Vercel’s agent-browser is a Rust-based CLI designed specifically for AI agents, replacing Playwright’s screenshot-heavy approach with a lightweight accessibility tree that cuts token costs by 93% and speeds up automation.
Why Playwright Falls Short for AI Agents
Playwright was built for human developers writing test scripts, not for AI-driven workflows. When AI agents use Playwright (or its MCP variant), each step typically involves:
- Capturing a full-page screenshot
- Sending the image to the model
- Waiting for the model to interpret the pixels and decide the next action
This process repeats for every interaction—clicks, form submissions, or page navigations—resulting in tens of thousands of wasted tokens. The model often misses details because it’s parsing an image rather than structured data, making the workflow slow, expensive, and unreliable.
How Agent-Browser Works
Agent-browser replaces screenshots with a compact accessibility tree that labels DOM elements with references like @e1: button "Sign in". The AI model selects a reference, and the tool executes the action directly. This approach eliminates unnecessary token consumption and speeds up execution.
Key features:
- Accessibility tree with refs: Instead of 2MB PNGs, the model receives structured text like
@e1: button "Submit", reducing token usage by 93%. - Rust-based performance: No Node.js overhead or Playwright runtime. The tool connects directly to a Chrome instance for fast execution.

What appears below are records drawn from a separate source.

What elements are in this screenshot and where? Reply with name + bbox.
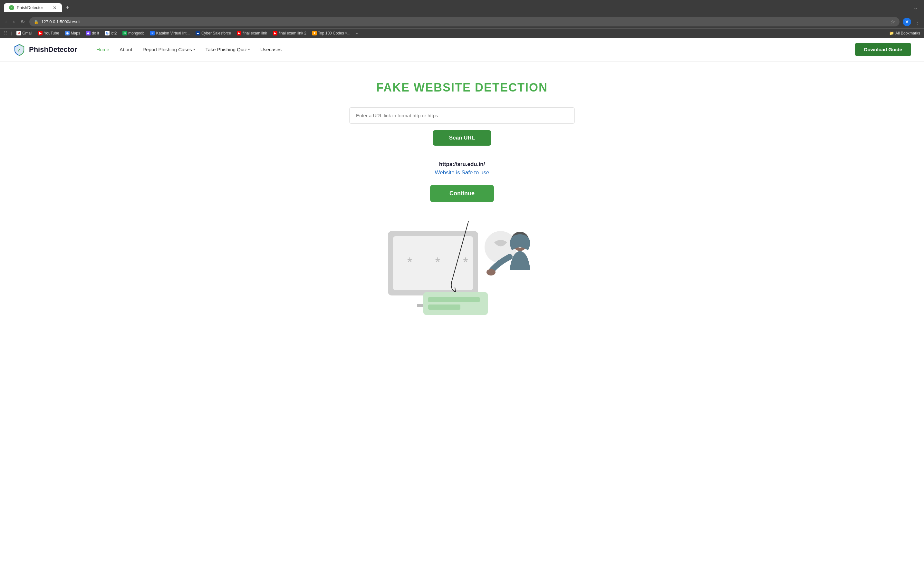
- youtube-icon: ▶: [38, 31, 43, 35]
- bookmark-doit[interactable]: ◆ do it: [84, 30, 102, 36]
- bookmark-cyber[interactable]: ☁ Cyber Salesforce: [193, 30, 234, 36]
- nav-quiz-dropdown[interactable]: Take Phishing Quiz ▾: [206, 47, 250, 52]
- bookmark-top100[interactable]: ★ Top 100 Codes »...: [310, 30, 353, 36]
- bookmark-gmail[interactable]: M Gmail: [14, 30, 35, 36]
- tab-bar: ✓ PhishDetector ✕ + ⌄: [0, 0, 924, 15]
- url-input[interactable]: [349, 107, 575, 124]
- nav-quiz-label: Take Phishing Quiz: [206, 47, 247, 52]
- scan-url-button[interactable]: Scan URL: [433, 130, 491, 146]
- doit-icon: ◆: [86, 31, 91, 35]
- forward-button[interactable]: ›: [12, 17, 16, 26]
- nav-report-label: Report Phishing Cases: [142, 47, 192, 52]
- svg-rect-10: [428, 297, 480, 302]
- new-tab-button[interactable]: +: [63, 3, 72, 13]
- bookmarks-bar: ⠿ | M Gmail ▶ YouTube ◉ Maps ◆ do it G i…: [0, 28, 924, 38]
- lock-icon: 🔒: [34, 20, 39, 24]
- browser-toolbar: ‹ › ↻ 🔒 127.0.0.1:5000/result ☆ V ⋮: [0, 15, 924, 28]
- result-status-text: Website is Safe to use: [7, 170, 917, 176]
- svg-rect-9: [423, 292, 488, 315]
- bookmark-divider: |: [11, 31, 12, 35]
- back-button[interactable]: ‹: [4, 17, 8, 26]
- address-bar[interactable]: 🔒 127.0.0.1:5000/result ☆: [29, 17, 899, 26]
- illustration-container: * * *: [0, 221, 924, 318]
- bookmark-finalexam2[interactable]: ▶ final exam link 2: [270, 30, 309, 36]
- logo[interactable]: ✓ PhishDetector: [13, 43, 77, 56]
- bookmark-mongodb[interactable]: m mongodb: [120, 30, 147, 36]
- all-bookmarks-button[interactable]: 📁 All Bookmarks: [889, 31, 920, 35]
- browser-menu-button[interactable]: ⋮: [914, 18, 920, 25]
- download-guide-button[interactable]: Download Guide: [855, 43, 911, 56]
- result-container: https://sru.edu.in/ Website is Safe to u…: [7, 161, 917, 176]
- active-tab[interactable]: ✓ PhishDetector ✕: [4, 3, 62, 12]
- hero-section: FAKE WEBSITE DETECTION Scan URL https://…: [0, 61, 924, 208]
- bookmark-ict2[interactable]: G ict2: [102, 30, 120, 36]
- bookmark-finalexam1[interactable]: ▶ final exam link: [234, 30, 270, 36]
- reload-button[interactable]: ↻: [19, 17, 26, 26]
- katalon-icon: K: [150, 31, 155, 35]
- logo-icon: ✓: [13, 43, 26, 56]
- result-url-text: https://sru.edu.in/: [7, 161, 917, 168]
- nav-home[interactable]: Home: [96, 47, 109, 52]
- cyber-icon: ☁: [196, 31, 200, 35]
- scan-button-container: Scan URL: [7, 130, 917, 153]
- svg-point-15: [486, 269, 496, 275]
- bookmark-katalon[interactable]: K Katalon Virtual Int...: [148, 30, 192, 36]
- svg-text:✓: ✓: [17, 48, 21, 53]
- maps-icon: ◉: [65, 31, 69, 35]
- continue-button-container: Continue: [7, 185, 917, 202]
- nav-links: Home About Report Phishing Cases ▾ Take …: [96, 47, 282, 52]
- apps-icon[interactable]: ⠿: [4, 31, 7, 36]
- svg-text:* * *: * * *: [407, 255, 478, 269]
- url-text: 127.0.0.1:5000/result: [41, 19, 81, 24]
- bookmark-star-icon[interactable]: ☆: [891, 19, 895, 25]
- website-content: ✓ PhishDetector Home About Report Phishi…: [0, 38, 924, 580]
- tab-close-button[interactable]: ✕: [53, 5, 57, 10]
- bookmarks-more-button[interactable]: »: [354, 30, 360, 36]
- browser-profile-avatar[interactable]: V: [903, 18, 911, 26]
- nav-report-dropdown[interactable]: Report Phishing Cases ▾: [142, 47, 195, 52]
- ict2-icon: G: [105, 31, 110, 35]
- tab-favicon: ✓: [9, 5, 14, 10]
- navbar: ✓ PhishDetector Home About Report Phishi…: [0, 38, 924, 61]
- browser-chrome: ✓ PhishDetector ✕ + ⌄ ‹ › ↻ 🔒 127.0.0.1:…: [0, 0, 924, 38]
- hero-title: FAKE WEBSITE DETECTION: [7, 81, 917, 94]
- logo-text: PhishDetector: [29, 45, 77, 54]
- continue-button[interactable]: Continue: [430, 185, 494, 202]
- report-chevron-icon: ▾: [193, 47, 195, 51]
- bookmark-maps[interactable]: ◉ Maps: [63, 30, 83, 36]
- gmail-icon: M: [16, 31, 21, 35]
- bookmarks-folder-icon: 📁: [889, 31, 894, 35]
- bookmark-youtube[interactable]: ▶ YouTube: [35, 30, 61, 36]
- finalexam1-icon: ▶: [237, 31, 241, 35]
- phishing-illustration: * * *: [372, 221, 552, 318]
- finalexam2-icon: ▶: [273, 31, 277, 35]
- svg-rect-11: [428, 305, 460, 310]
- nav-about[interactable]: About: [120, 47, 132, 52]
- tab-title: PhishDetector: [17, 5, 43, 10]
- quiz-chevron-icon: ▾: [248, 47, 250, 51]
- tab-expand-button[interactable]: ⌄: [911, 3, 920, 12]
- mongodb-icon: m: [122, 31, 127, 35]
- url-input-container: [349, 107, 575, 124]
- nav-right: Download Guide: [855, 43, 911, 56]
- nav-usecases[interactable]: Usecases: [260, 47, 282, 52]
- top100-icon: ★: [312, 31, 317, 35]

- Semantic locators: Supports plain-language commands like
agent-browser find role button click --name "Submit". - Screenshots on demand: Only captures pixels when explicitly needed, further reducing token waste.
Installation and Setup
Agent-browser can be installed globally in seconds. The fastest method is to use Claude Code with the prompt:
install agent-browser globally and run agent-browser install to download Chrome
For manual installation, run:
npm install -g agent-browser
agent-browser install
The second command downloads Chrome for Testing, Google’s official automation build. Mac users can also use Homebrew:
brew install agent-browser && agent-browser install
When to Use It
Agent-browser is the default choice for most AI-driven browser automation tasks, except for one-off screenshot jobs where token cost isn’t a concern. It’s particularly useful for:
- Multi-step workflows (e.g., form submissions, data extraction)
- Projects where token efficiency matters
- Integrations with AI coding assistants like Claude Code
Tradeoffs
While agent-browser is optimized for AI agents, it lacks some of Playwright’s features for human-written tests, such as:
- Detailed debugging tools for manual testers
- Support for non-Chrome browsers (e.g., Firefox, Safari)

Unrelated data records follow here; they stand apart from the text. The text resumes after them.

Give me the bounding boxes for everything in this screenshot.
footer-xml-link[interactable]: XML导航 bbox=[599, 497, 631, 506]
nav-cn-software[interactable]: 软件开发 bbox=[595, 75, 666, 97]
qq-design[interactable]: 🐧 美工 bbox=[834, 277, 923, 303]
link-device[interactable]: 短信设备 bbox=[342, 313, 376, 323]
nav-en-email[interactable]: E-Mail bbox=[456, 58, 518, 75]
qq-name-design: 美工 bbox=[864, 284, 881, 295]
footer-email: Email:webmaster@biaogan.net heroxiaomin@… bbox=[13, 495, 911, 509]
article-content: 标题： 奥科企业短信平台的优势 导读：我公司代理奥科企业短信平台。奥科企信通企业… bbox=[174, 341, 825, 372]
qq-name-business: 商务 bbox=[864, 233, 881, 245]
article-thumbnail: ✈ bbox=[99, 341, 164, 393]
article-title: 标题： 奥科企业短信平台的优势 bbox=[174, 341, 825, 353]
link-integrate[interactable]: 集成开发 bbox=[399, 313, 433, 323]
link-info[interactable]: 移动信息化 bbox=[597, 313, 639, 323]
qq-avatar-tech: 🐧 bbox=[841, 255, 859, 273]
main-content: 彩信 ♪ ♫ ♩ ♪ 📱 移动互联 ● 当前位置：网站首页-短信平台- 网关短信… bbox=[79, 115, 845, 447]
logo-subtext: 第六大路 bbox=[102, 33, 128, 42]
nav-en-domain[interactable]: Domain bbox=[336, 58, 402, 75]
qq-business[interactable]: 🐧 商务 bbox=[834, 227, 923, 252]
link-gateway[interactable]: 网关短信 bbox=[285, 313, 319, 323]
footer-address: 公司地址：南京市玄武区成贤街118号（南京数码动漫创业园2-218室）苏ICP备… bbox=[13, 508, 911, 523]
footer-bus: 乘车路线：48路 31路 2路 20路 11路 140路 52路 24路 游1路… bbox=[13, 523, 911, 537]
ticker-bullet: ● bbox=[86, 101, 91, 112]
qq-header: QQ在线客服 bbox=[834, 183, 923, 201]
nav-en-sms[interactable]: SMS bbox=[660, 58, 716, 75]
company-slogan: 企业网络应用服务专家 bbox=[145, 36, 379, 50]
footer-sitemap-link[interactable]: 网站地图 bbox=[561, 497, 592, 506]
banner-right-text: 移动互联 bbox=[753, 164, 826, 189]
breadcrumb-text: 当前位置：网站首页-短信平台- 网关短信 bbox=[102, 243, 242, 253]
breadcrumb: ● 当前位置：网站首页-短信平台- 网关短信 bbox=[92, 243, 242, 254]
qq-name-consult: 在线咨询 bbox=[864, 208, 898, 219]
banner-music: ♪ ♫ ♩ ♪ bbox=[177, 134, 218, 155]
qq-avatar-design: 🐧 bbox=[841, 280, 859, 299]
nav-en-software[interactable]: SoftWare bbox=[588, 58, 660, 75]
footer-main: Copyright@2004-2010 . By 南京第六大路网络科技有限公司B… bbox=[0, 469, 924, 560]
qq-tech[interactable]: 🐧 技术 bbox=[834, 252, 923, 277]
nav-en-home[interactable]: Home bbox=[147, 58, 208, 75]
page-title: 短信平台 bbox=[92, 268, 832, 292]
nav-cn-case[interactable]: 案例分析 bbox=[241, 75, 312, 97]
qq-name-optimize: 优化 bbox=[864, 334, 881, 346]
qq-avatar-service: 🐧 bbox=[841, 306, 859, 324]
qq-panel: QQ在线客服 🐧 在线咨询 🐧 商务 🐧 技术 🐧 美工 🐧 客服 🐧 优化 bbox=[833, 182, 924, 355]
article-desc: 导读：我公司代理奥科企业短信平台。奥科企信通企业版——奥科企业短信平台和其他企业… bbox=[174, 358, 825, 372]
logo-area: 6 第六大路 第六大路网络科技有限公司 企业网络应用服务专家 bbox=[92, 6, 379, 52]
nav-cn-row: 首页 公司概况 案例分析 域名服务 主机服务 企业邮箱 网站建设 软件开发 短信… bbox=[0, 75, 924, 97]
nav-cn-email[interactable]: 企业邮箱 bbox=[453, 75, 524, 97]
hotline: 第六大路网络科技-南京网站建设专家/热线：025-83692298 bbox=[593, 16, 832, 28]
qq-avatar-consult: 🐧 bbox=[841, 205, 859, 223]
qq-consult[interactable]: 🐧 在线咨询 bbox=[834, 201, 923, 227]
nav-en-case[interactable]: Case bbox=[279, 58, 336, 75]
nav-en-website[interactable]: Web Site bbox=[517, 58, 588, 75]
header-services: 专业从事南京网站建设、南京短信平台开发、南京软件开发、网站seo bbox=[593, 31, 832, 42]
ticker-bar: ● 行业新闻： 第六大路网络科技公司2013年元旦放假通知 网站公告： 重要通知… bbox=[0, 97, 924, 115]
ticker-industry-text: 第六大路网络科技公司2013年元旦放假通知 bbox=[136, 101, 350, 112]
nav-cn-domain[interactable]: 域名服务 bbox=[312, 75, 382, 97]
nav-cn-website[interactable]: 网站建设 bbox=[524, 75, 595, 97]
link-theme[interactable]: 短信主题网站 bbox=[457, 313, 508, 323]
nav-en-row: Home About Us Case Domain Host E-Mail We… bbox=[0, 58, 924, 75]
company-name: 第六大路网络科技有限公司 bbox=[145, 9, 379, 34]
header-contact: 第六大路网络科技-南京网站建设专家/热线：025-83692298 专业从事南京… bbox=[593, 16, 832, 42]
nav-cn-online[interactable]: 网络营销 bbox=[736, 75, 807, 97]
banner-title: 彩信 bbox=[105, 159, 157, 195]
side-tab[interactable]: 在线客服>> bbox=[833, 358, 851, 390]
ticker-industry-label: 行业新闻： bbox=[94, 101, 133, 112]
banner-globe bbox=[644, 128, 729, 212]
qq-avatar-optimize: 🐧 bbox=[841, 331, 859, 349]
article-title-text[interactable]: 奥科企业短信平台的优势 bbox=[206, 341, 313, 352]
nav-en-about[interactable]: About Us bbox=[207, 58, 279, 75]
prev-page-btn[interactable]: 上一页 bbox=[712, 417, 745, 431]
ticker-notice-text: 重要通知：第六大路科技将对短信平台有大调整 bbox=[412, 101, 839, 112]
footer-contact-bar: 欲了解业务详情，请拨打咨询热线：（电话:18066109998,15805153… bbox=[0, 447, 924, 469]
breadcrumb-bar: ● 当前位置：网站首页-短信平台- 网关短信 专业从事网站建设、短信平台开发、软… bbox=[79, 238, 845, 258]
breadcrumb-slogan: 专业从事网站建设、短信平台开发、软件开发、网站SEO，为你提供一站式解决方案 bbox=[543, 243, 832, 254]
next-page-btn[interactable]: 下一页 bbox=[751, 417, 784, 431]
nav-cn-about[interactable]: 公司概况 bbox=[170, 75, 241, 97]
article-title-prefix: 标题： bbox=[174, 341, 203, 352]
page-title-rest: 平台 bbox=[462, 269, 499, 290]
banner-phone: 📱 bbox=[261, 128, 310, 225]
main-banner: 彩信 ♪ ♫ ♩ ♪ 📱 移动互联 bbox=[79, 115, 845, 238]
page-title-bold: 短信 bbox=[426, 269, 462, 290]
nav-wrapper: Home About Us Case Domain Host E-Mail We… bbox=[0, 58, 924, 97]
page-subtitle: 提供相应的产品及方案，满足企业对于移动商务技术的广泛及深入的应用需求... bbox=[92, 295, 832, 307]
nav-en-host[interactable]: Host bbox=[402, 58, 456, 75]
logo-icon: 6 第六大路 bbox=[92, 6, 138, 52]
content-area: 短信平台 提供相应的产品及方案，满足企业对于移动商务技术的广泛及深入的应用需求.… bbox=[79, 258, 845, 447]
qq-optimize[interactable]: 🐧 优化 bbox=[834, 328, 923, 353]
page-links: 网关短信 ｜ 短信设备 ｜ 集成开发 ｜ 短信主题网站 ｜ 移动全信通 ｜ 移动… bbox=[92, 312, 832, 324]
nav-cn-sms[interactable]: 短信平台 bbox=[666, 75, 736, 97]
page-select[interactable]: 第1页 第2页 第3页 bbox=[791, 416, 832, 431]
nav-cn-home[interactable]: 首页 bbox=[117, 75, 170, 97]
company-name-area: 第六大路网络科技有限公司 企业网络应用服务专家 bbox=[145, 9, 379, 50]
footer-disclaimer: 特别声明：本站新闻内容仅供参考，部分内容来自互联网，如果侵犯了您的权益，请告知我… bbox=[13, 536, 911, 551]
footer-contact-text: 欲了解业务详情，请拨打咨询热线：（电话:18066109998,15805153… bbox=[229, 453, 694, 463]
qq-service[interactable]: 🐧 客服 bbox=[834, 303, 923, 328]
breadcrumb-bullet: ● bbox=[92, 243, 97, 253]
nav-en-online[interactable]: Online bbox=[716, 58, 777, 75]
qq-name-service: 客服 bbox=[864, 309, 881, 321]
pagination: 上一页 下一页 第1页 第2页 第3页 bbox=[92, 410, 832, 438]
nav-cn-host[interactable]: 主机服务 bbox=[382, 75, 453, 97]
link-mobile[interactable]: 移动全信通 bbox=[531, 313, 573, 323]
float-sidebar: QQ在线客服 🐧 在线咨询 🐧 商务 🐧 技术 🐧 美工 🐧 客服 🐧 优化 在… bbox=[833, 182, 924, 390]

- Advanced screenshot customization
For teams already invested in Playwright’s ecosystem, migrating to agent-browser may require rewriting existing test scripts.
Bottom Line
Agent-browser is the first tool built from the ground up for AI agents, not human testers. By replacing screenshots with structured accessibility trees, it slashes token costs and speeds up automation without sacrificing accuracy. With over 31,000 GitHub stars and backing from Vercel Labs, it’s quickly becoming the standard for AI-driven browser interactions.